Cancer… It’s a Molecular Disease
Where is the war on cancer going to be won?
Front Line Genomics met with Nazneen Aziz, who lists among her affiliations: Chair for the Board of Advisors at Arizona State University’s Health Futures Council and Chair of the Board of Directors for Arizona Biosciences Organisation (AZBio). Her experience in personalised medicine, biomarkers, genetic tests and development of drugs for cancer means she is one of the best people in the industry to ask…
FLG “Over the years, we’ve seen a lot of initiatives and wars declared on cancer. How are we actually doing in that fight at the moment?”
NA “War was declared on cancer during the Nixon era, and a lot of effort has been made since then. However, the advances in the management of cancer patients has been minimal. In terms of overall survival of patients, there has not been much of a difference. The FDA now approves drugs that only increase the survival of patients by two months. That’s very dismal. That is the level of progress we have made from several decades ago”… “A new technology that was first published in 2005 called the Next Generation Sequencing (NGS) now allows us to feasibly sequence individual genomes and uncover the variability that could not have been done with the older Sanger sequencing”… “I believe that with NGS, now we are technologically equipped to deliver true personalised medicine, and what’s now being referred to as precision medicine”… “We are poised to do quite well in the war against cancer and approach cancer with an understanding that everyone’s disease is different.”
FLG “What kind of an impact are you hoping to see from very intensely directed genomic efforts, such as the Precision Medicine Inititative?”
NA “With President Obama’s Precision Medicine Initiative and with the cancer Moon-Shot Initiative, the goal is that it will lead to more and more patients with cancer being sequenced and the data being shared”… “Currently, cancer patients are being sequenced, in clinical laboratories within different hospitals and reference laboratories. However, the data is not being shared. The Precision Medicine Initiatives will hopefully lead to sharing of these data. Data sharing is a great concept but making it happen is an enormous culture shift and will need regulatory changes as well as infrastructure changes. When, and if, data sharing can transpire that is when our ability to research and advance knowledge will occur by understanding the commonality and the variability in different cancers. I am hopeful that is when we’ll really see the big benefits.”

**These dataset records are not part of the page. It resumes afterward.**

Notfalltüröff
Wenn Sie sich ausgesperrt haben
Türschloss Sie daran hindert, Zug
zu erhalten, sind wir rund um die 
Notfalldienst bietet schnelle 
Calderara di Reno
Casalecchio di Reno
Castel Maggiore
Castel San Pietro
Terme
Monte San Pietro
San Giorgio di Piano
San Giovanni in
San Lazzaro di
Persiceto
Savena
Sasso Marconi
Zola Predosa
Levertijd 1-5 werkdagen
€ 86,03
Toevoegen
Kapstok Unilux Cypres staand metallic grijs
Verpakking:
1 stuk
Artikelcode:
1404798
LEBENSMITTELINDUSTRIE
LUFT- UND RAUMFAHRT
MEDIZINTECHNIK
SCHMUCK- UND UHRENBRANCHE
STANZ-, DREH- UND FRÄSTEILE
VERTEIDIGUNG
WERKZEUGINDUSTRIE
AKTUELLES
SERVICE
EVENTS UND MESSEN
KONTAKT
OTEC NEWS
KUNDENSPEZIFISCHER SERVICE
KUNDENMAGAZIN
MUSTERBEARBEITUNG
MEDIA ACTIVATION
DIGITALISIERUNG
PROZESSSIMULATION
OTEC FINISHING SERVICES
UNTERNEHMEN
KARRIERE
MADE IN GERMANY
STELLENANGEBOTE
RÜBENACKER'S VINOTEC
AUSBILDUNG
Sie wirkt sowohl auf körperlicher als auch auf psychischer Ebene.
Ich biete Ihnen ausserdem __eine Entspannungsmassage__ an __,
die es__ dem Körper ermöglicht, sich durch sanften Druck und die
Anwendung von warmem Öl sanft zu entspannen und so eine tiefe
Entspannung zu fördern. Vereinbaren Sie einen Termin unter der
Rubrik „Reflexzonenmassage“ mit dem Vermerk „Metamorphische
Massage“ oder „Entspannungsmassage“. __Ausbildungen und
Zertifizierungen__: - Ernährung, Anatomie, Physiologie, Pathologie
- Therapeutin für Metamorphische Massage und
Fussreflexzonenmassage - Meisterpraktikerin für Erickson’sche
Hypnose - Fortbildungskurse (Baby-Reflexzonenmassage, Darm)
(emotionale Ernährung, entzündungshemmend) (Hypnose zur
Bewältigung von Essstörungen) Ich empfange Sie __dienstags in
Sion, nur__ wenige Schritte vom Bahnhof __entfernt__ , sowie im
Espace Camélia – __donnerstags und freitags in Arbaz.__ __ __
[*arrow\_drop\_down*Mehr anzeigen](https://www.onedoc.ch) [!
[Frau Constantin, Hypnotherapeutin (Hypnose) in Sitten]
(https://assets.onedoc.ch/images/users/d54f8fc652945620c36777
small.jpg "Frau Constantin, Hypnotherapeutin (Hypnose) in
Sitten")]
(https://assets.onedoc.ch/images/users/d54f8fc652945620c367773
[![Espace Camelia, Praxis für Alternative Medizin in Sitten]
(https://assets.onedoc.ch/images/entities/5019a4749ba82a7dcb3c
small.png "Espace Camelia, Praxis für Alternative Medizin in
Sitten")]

FLG “Do you think bringing sequencing to point of care”… “might help data sharing?”
NA “I’m not sure. Currently, it is common for doctors to order molecular tests for one gene, or one mutation, to make a diagnosis. That report stays in the doctor’s office or in the pathology lab, and are not shared among clinical labs or hospitals. Therefore, if point of care sequencing devices makes its way into clinical practise the data from these devices needs to be stored in a centralised database and made accessible. A concerted effort has to be made before it helps in data sharing as there are many barriers that exist today including patient privacy laws and other regulatory barriers.”
FLG “What does success look like for you in the war against cancer?”
NA “I hope that in three to five years we’ll see a much broader recognition within the oncologist community that cancer is a molecular disease. An understanding that patients can have gastric cancer or lung cancer—both originating from the same gene being mutated. I am hopeful that the clinicians will approach cancer differently and consider genomic analysis at the baseline and also when a patient’s cancer relapses. Currently, this understanding is mostly within the oncologists with academic hospitals and but not so widespread within community hospitals. The war against cancer also means an advancement of our knowledge of the complexities of the biology of cancer. And what that knowledge will eventually lead to are many more cancer targeted therapies to be on the market and that all cancers becomes manageable as chronic diseases and ultimately the inherent fear associated with the word “cancer” is eradicated.”